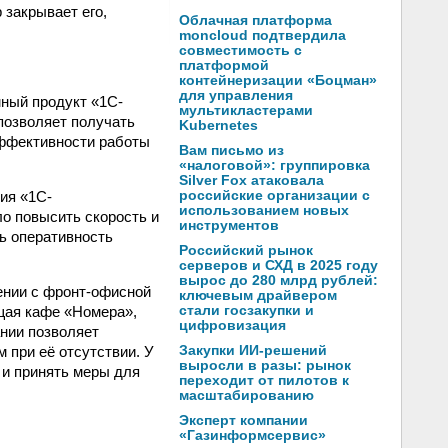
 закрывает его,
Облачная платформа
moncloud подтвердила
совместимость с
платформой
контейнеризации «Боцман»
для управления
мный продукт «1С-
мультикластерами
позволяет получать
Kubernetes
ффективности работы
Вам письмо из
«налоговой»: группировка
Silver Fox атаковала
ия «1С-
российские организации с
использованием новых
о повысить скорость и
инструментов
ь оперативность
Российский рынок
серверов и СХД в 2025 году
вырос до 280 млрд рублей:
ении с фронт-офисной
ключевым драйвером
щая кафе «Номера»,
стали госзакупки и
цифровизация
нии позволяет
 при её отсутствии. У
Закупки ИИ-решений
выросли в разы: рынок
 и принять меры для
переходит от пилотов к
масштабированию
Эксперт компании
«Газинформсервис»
-*-*-
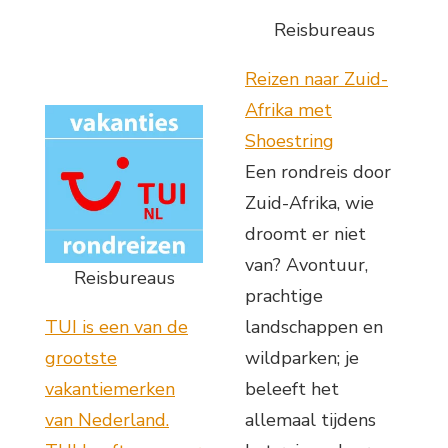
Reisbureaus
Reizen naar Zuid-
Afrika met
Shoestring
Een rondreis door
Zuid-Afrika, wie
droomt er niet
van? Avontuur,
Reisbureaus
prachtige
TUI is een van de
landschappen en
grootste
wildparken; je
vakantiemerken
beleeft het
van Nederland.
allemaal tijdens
-*-*-
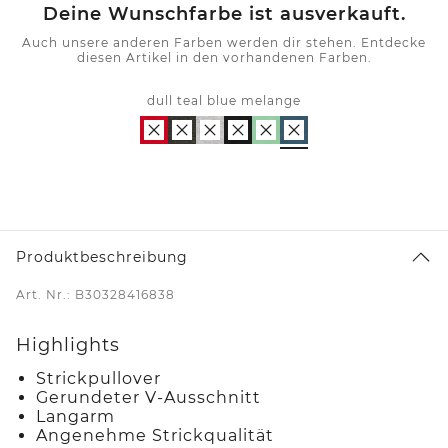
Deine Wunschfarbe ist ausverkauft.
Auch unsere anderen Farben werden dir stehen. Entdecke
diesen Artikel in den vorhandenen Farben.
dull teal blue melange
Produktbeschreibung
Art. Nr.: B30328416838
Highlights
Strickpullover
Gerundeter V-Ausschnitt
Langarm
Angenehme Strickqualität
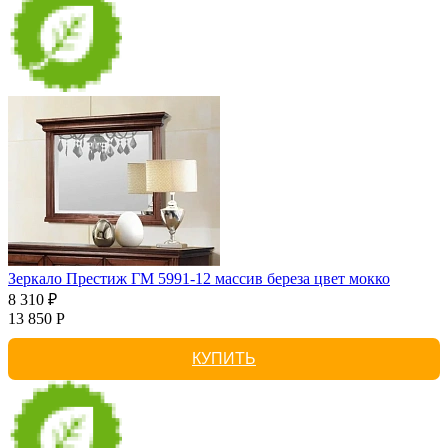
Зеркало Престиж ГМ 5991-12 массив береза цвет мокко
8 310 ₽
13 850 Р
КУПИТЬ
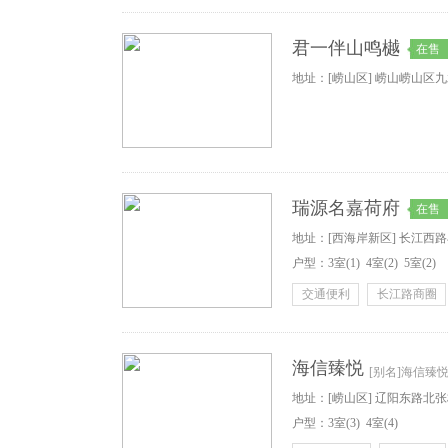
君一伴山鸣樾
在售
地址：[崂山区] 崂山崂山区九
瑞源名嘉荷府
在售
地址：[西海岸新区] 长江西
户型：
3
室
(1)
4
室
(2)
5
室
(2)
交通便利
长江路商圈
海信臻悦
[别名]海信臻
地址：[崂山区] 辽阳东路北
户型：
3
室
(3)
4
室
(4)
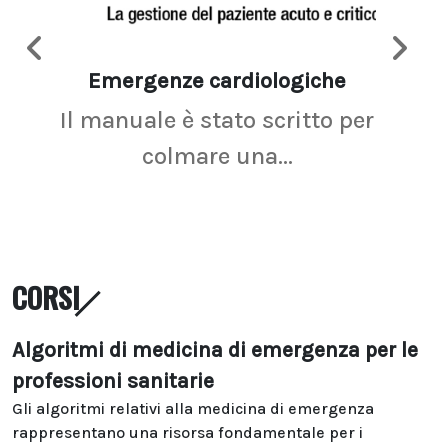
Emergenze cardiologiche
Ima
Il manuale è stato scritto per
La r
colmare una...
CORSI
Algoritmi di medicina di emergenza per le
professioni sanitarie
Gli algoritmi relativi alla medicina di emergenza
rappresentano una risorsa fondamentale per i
-*-*-
> **TASK**:
Determine the number of lines in the entries that contain "emergenza", then write that number alone.

> **TASK RESULT**:
2